Figure 3.

Bio-CAP is sensitive to the methylation status and density of CpG dinucleotides. (A) A schematic of the imprinted Gnas gene, which has a CGI promoter that is methylated on the maternal allele but non-methylated on the paternal allele (left panel). Using the indicated bisulfite PCR amplicon (BA), this imprinting was confirmed in the mouse ES cells used for Bio-CAP (right panel).
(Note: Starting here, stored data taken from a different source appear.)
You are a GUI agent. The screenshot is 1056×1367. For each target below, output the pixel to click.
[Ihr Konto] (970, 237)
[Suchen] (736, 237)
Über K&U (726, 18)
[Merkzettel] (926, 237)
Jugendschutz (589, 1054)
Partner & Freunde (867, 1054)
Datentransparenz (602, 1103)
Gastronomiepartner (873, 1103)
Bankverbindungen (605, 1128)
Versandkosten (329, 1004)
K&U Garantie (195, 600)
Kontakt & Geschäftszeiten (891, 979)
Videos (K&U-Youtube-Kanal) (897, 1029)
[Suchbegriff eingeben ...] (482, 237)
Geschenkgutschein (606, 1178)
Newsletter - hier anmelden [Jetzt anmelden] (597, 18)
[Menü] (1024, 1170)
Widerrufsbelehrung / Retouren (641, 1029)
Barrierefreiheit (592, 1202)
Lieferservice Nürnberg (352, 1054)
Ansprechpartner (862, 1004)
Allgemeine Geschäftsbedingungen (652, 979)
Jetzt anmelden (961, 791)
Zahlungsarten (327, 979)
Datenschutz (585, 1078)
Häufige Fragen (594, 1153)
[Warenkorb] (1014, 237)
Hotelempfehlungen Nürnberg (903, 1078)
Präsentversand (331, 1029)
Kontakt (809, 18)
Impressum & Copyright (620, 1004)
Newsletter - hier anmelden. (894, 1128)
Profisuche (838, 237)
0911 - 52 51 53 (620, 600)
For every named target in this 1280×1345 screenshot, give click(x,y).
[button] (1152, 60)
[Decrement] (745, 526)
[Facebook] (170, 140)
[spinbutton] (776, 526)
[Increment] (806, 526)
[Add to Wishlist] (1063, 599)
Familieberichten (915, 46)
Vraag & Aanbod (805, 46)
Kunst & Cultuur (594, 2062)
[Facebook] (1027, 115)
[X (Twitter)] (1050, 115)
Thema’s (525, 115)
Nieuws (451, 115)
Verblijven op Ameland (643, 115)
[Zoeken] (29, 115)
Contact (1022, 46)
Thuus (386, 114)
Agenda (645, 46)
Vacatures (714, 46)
Empty and filled circles represent non-methylated and methylated CpG dinucleotides, respectively. (B) qPCR analysis of Gnas promoter and body regions in Bio-CAP. A schematic of Gnas indicating the position of primer sets and a CGI from in silico prediction is shown above the data set. (C) Using the same amplicon (BA) shown in (A), bisulfite sequencing was performed on each of the fractions from a Bio-CAP experiment. (D) A Bio-CAP experiment with mouse ES cell DNA was spiked with a panel of human-specific 200 bp probes each containing a known number of CpGs. Using qPCR analysis, Bio-CAP fractions were assayed for the presence of each probe. (E) Scatter graph showing relationship between number of CpGs and % input recovery in high-salt fractions (700 mM + 1 M) of Bio-CAP spiking experiment shown in (D). A line of best fit is shown. (F) A Bio-CAP experiment with mouse ES cell DNA was spiked with a 200 bp human probe containing 13 CpGs that were either unmodified, methylated (5mC) or hydroxymethylated (5hmC). Using qPCR analysis, Bio-CAP high-salt fractions (700 mM + 1 M) were assayed for the presence of each of probe variant. All Bio-CAP data are from at least two biological replicates and error bars represent SEM.